Your instructions: Look through the data below and say how many of its lines contain "FAMA", adding nothing else.

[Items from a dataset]
+---+
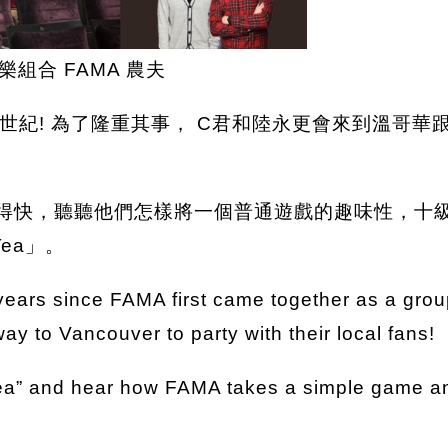
組合 FAMA 農夫
! 為了隆重其事， C君和陸永更會來到溫哥華跟本地
得快，聽聽他們怎樣將一個普通遊戲的趣味性，十
Tea」。
years since FAMA first came together as a group
ay to Vancouver to party with their local fans!
Tea” and hear how FAMA takes a simple game and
+---+
Answer to the exercise: 3